PROBLEM DESCRIPTION = The entries must be repeated verbatim, and their images left out.

Stored records
Content starts

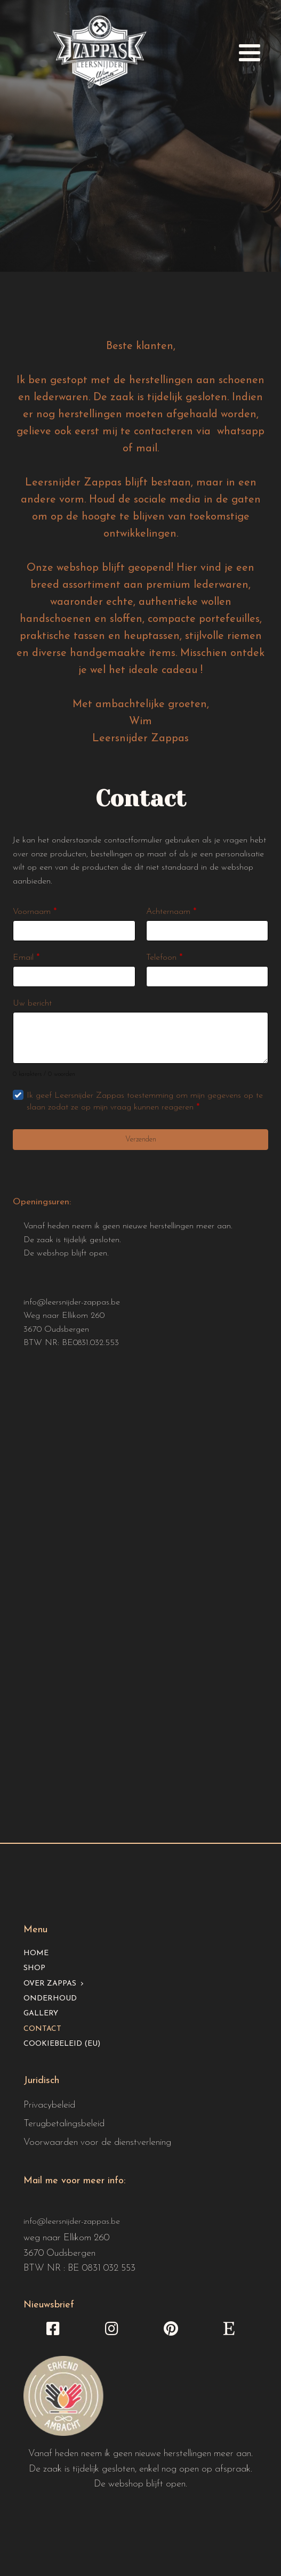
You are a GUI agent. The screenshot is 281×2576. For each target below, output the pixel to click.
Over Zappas (49, 1984)
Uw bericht (32, 1003)
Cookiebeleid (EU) (61, 2044)
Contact (42, 2029)
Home (36, 1953)
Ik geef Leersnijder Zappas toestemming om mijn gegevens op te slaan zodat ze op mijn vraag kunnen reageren (145, 1101)
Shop (34, 1968)
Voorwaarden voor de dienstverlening (97, 2142)
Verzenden (140, 1140)
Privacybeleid (49, 2105)
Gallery (40, 2014)
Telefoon (164, 957)
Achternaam (171, 912)
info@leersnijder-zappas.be (71, 1302)
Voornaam (35, 912)
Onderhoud (50, 1999)
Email (26, 957)
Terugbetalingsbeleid (64, 2124)
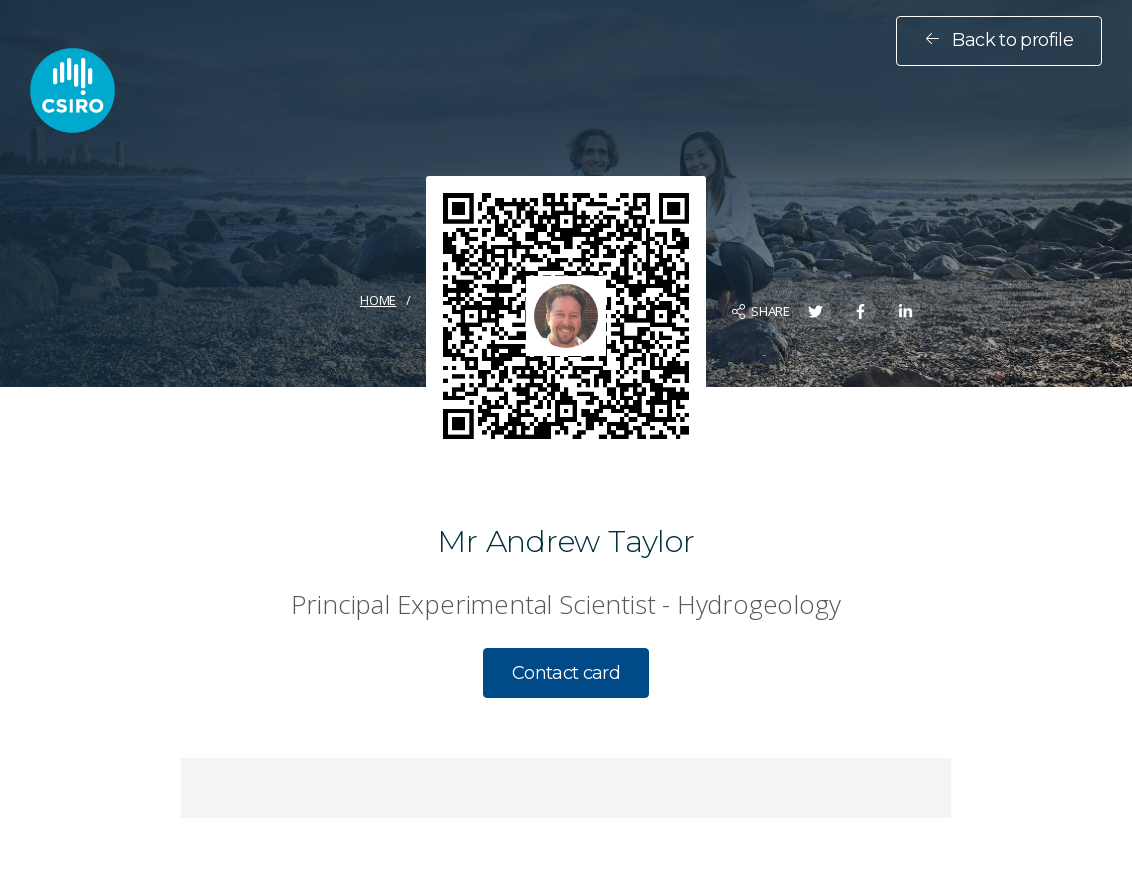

Content ends

SOLUTION TO THE PROBLEM =
You are a GUI agent. The screenshot is 281×2576. For each target below, output the pixel to click.
Over Zappas (49, 1984)
Uw bericht (32, 1003)
Cookiebeleid (EU) (61, 2044)
Contact (42, 2029)
Home (36, 1953)
Ik geef Leersnijder Zappas toestemming om mijn gegevens op te slaan zodat ze op mijn vraag kunnen reageren (145, 1101)
Shop (34, 1968)
Voorwaarden voor de dienstverlening (97, 2142)
Verzenden (140, 1140)
Privacybeleid (49, 2105)
Gallery (40, 2014)
Telefoon (164, 957)
Achternaam (171, 912)
info@leersnijder-zappas.be (71, 1302)
Voornaam (35, 912)
Onderhoud (50, 1999)
Email (26, 957)
Terugbetalingsbeleid (64, 2124)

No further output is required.